We just bought an HE this summer. I do use only HE liquid detergent, but I cut it in half with water. I have a front load washer and I have to put the detergent in a drawer at the top...you have to fill it to a certain line so it knows that there is detergent in there and it just seemed like a lot of detergent to get to that line...that is why I started halving it with water and my clothes come out great. 

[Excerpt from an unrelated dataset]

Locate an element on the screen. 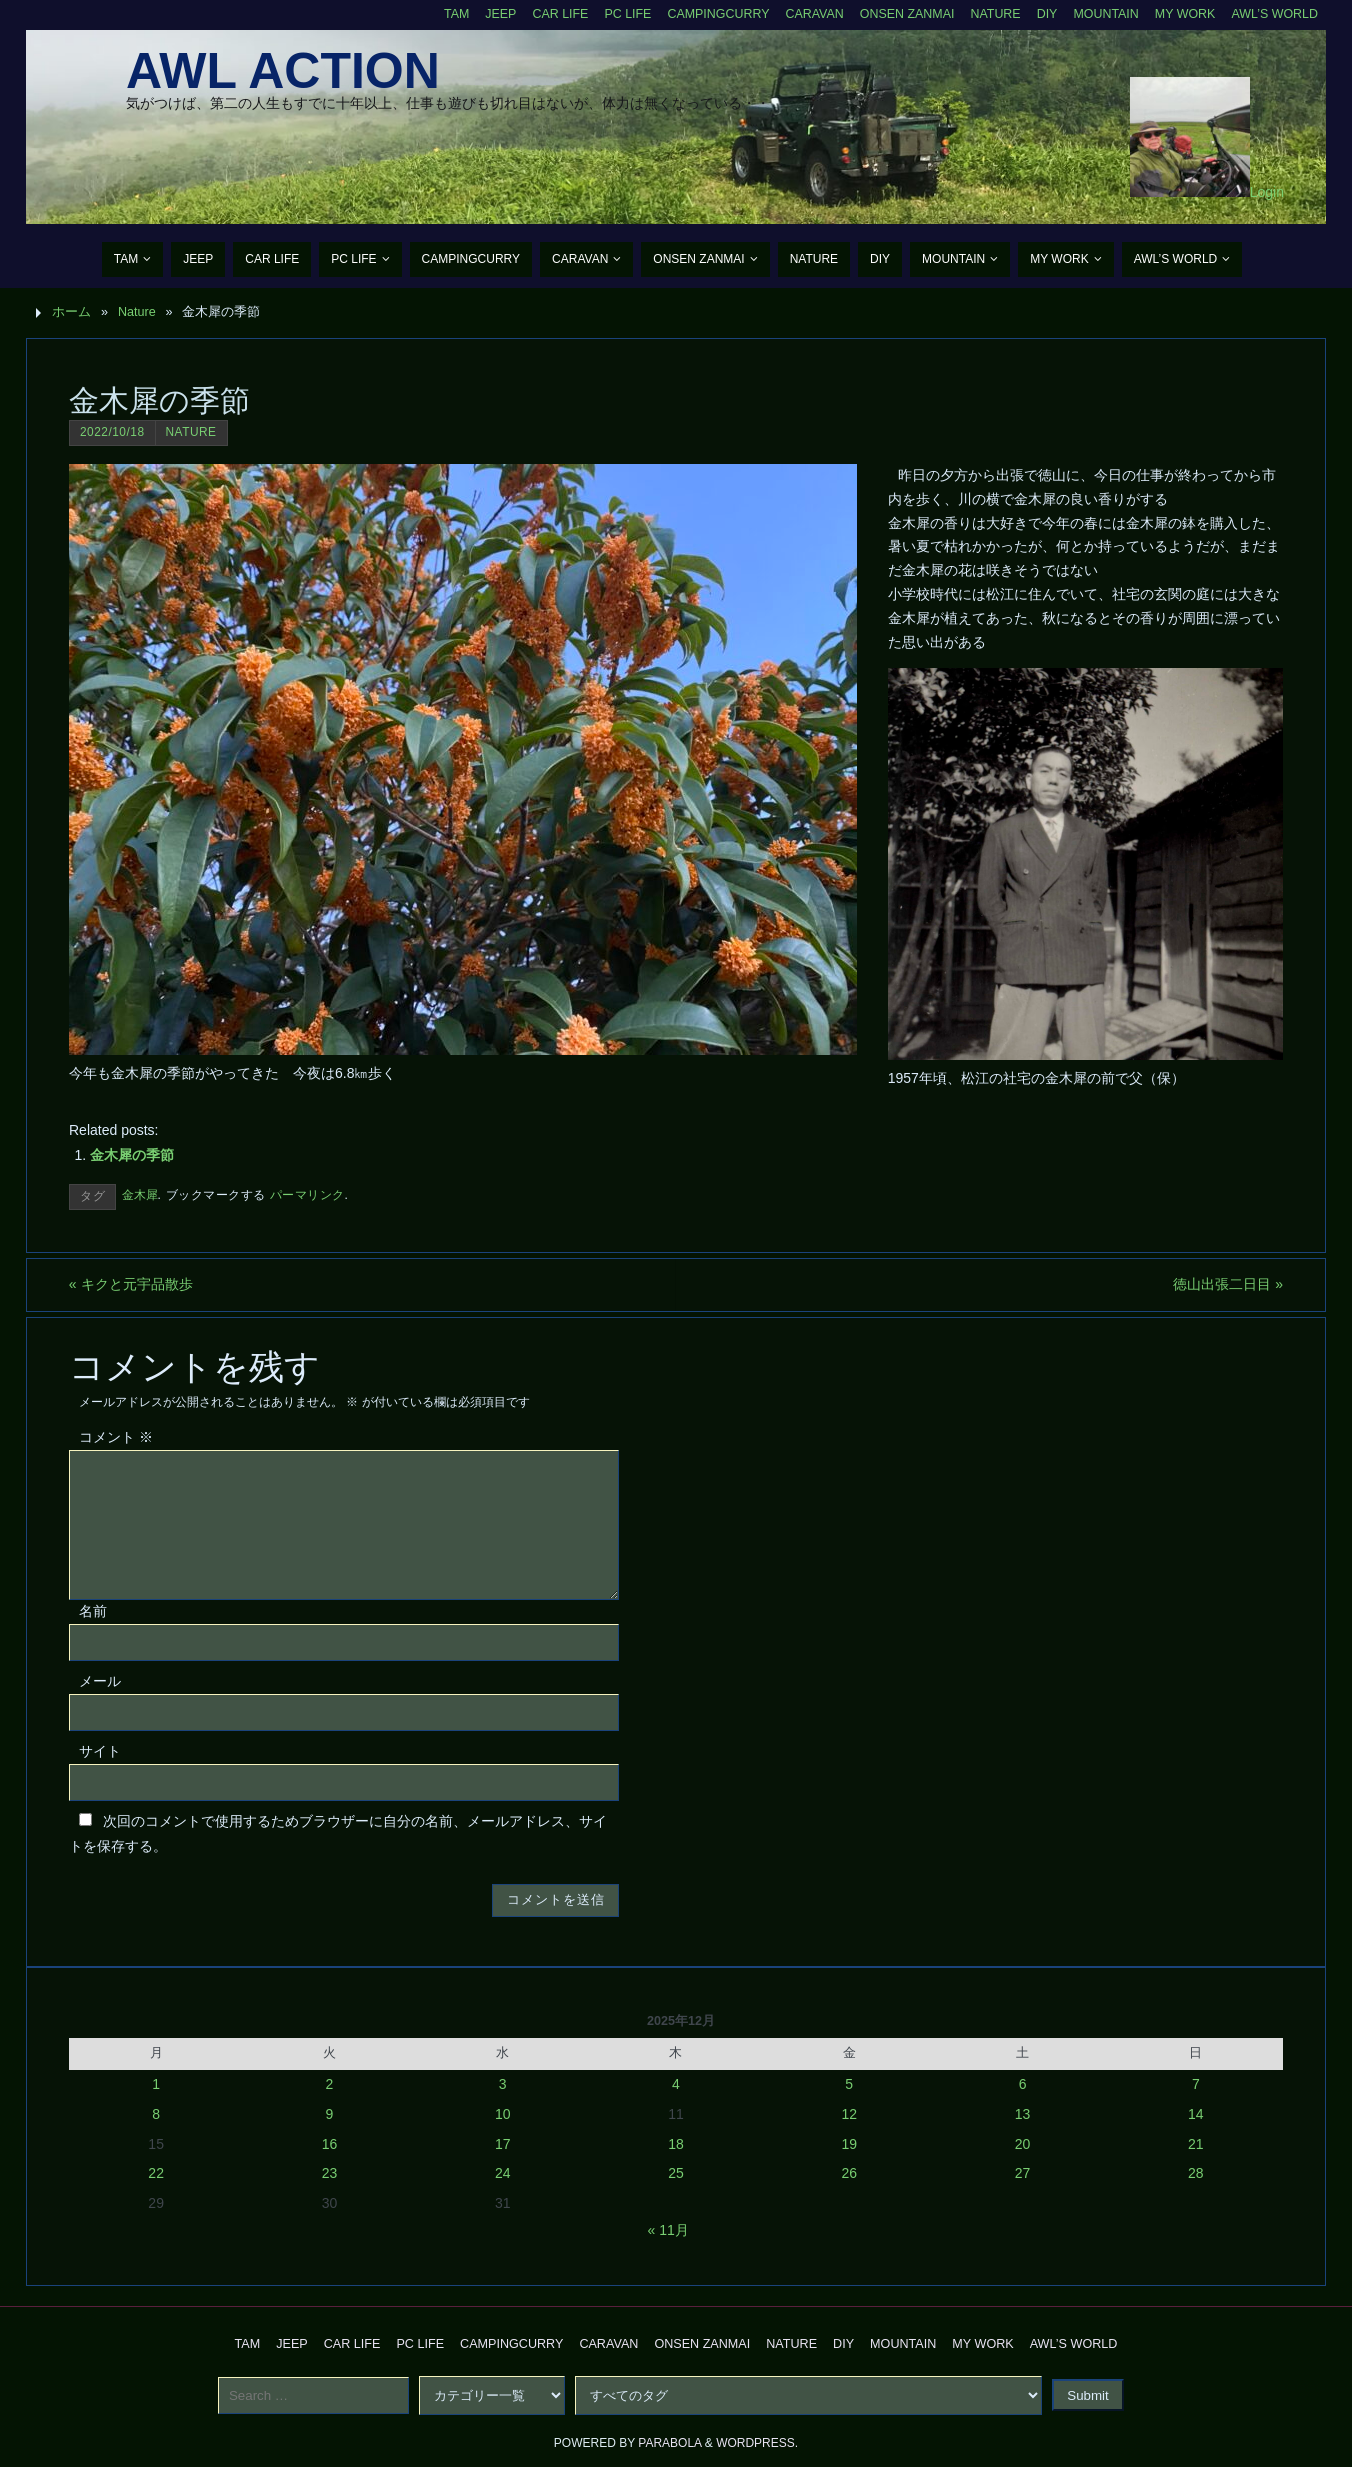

Walmart sells a great value HE detergent that I buy pretty cheap, but usually I just stock up on TIDE when it is on sale or if I have coupons. At Walmart and my grocery store, it tends to be the same price as the regular TIDE.


----------



## doozie

I just got a new HE washer 2 weeks ago, I wouldnt risk not using the HE degergent. I only takes about a Tablespoon of the liquid detergent per load. I think my washer will stop and rinse over and over again if it detects too much soap suds. The little cup to measure HE Tide is very hard to read, so I was using too much on my first loads! When you mentioned your family watching the machine, I had to laugh. I was going to pull up a chair myself. I have never been impressed by laundry, but I really think mine is cleaner now. I cant wait to see my water bill next month, I hope that impresses me too!


----------



## Elevenpoint

I have had a front loading HE washer for year and a half and have never used HE detergent in it, I started using the cheap regular detergent and cutting it 50% with water...now I am making my own with 20 mule team borax, super washing soda, etc.
I think I got the recipe on here and it is cheap to make, clothes clean as can be.


----------



## Cindymac

My husband works at Proctor and Gamble ( makers of Tide detergent) and told me years ago that I should use a fraction of the recommended detergent. When the HE machines came out he also said use regular detergent, just a tiny bit of it. If you're worried about the warranty, read the fine print. And like you said - how would they know?


----------



## Kmac15

I use the homemade stuff in mine. Been working fine for a couple years now. I just put in 1/4 cup of the liquid form.


----------



## Harry Chickpea

Normally, I'm one of the first to question whether "new and improved" is just a moneymaker. I also agree that just using a minimal amount of detergent works fine. BTW, that trick works with any decent dishwasher as well, but I think that the HE detergents may actually be better.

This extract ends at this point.